INFORMATION GIVEN:

========================================================================

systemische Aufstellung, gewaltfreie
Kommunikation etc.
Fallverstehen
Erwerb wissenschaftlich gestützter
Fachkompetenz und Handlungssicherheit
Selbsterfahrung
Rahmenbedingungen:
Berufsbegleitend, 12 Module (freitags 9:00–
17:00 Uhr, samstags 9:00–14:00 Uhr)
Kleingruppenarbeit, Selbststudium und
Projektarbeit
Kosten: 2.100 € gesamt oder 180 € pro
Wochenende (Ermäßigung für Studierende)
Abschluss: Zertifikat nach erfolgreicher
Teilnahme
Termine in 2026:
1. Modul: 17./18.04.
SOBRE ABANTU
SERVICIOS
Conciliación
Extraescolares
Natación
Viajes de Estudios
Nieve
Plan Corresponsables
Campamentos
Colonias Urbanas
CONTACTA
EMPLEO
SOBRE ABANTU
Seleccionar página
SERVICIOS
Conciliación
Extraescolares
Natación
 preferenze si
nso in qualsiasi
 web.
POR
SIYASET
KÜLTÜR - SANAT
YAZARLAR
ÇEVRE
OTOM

========================================================================

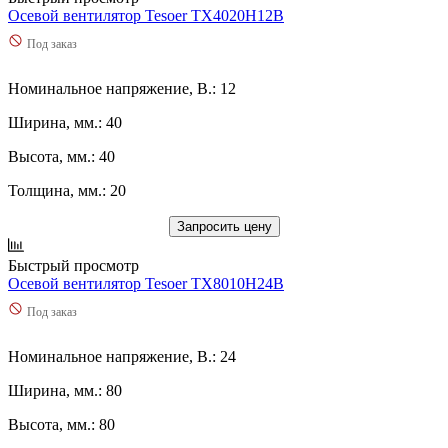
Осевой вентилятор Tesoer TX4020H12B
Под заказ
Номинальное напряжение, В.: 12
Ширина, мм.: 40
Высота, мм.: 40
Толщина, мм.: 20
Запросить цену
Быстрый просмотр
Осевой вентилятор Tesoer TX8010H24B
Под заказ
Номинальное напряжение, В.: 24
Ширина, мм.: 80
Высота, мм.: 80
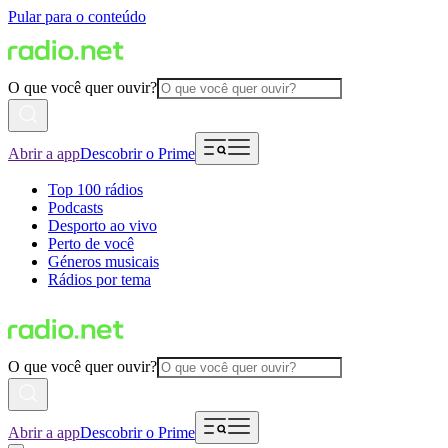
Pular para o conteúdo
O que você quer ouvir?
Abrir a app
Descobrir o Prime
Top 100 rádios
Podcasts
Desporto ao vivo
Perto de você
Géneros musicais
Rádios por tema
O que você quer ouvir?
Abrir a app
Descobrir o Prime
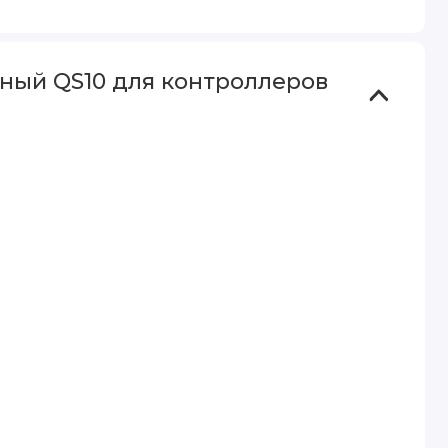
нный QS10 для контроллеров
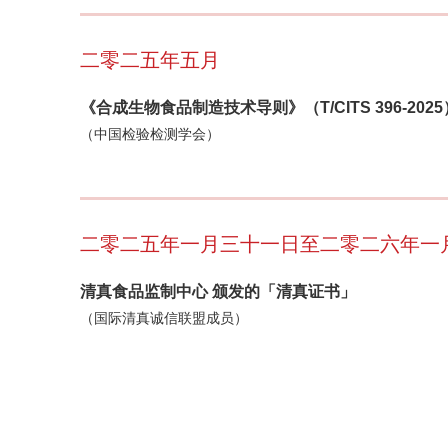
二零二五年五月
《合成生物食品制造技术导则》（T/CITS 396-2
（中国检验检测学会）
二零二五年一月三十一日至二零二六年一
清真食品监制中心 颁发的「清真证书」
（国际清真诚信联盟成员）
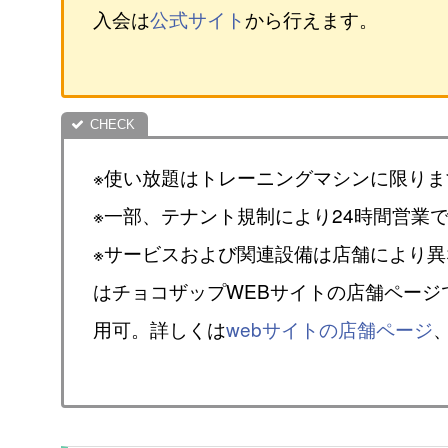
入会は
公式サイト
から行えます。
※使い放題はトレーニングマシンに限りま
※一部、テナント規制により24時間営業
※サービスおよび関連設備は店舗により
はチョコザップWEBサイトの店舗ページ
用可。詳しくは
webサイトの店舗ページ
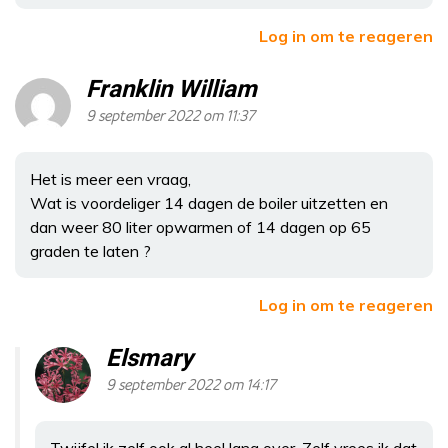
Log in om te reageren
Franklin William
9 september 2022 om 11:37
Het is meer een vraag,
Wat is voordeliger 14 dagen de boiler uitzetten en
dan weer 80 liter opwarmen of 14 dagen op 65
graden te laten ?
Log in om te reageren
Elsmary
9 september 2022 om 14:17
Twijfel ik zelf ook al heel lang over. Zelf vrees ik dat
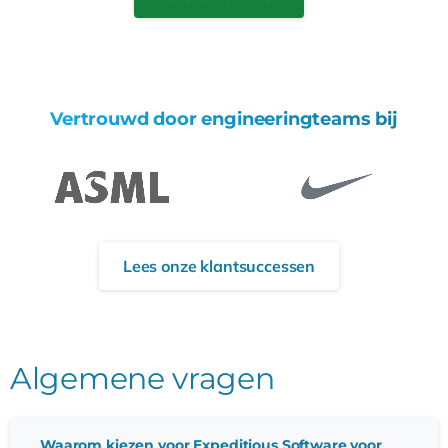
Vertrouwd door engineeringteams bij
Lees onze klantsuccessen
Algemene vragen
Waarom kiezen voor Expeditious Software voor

========================================================================

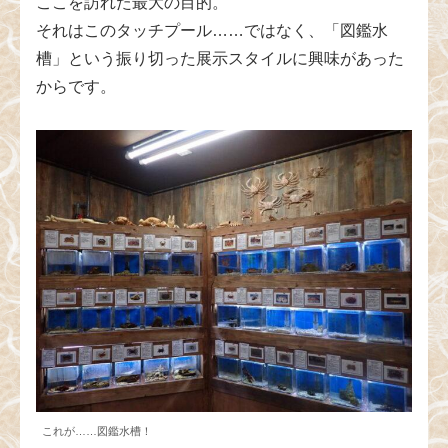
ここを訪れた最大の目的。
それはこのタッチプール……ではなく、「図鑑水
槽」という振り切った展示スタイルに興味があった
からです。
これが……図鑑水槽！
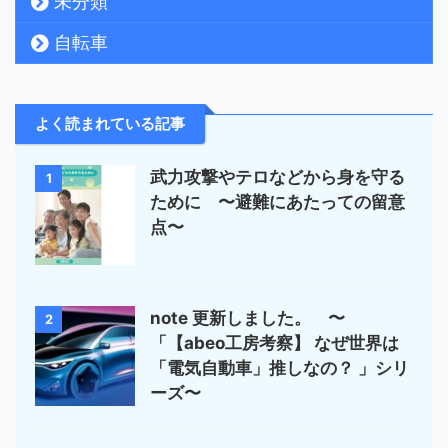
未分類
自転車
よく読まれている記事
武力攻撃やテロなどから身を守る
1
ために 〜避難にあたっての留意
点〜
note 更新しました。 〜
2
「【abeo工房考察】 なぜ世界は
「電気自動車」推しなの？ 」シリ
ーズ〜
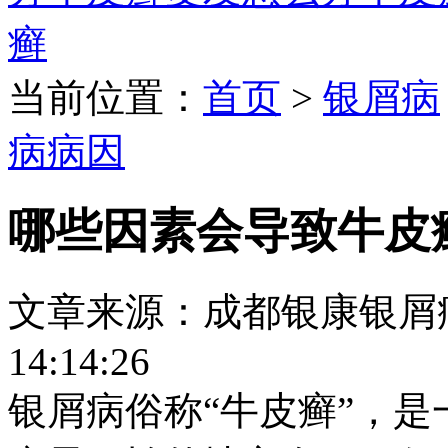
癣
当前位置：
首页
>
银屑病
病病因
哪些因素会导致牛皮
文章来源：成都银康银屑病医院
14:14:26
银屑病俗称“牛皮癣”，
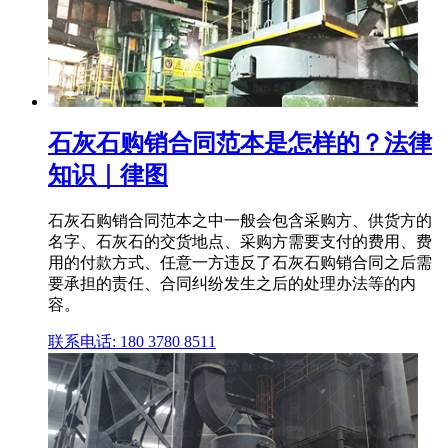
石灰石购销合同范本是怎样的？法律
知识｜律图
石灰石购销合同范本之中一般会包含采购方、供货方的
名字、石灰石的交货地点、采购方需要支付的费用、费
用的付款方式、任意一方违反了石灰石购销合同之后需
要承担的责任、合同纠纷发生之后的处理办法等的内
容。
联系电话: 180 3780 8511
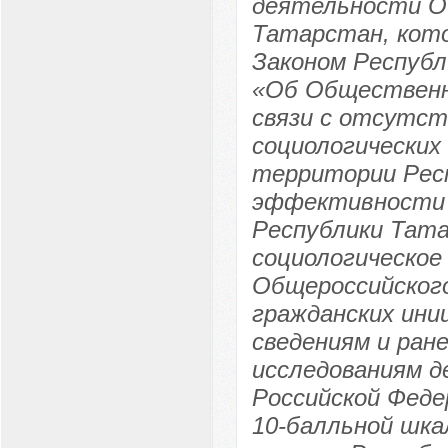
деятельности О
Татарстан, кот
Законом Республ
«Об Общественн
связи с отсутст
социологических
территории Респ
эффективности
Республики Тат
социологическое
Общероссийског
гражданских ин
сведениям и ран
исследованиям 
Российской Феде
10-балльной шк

========================================================================

PROBLEM DETAILS: In the listing above, find each line with the word "напряжение" and copy it.

OUTPUT OF THE TASK:
Номинальное напряжение, В.: 12
Номинальное напряжение, В.: 24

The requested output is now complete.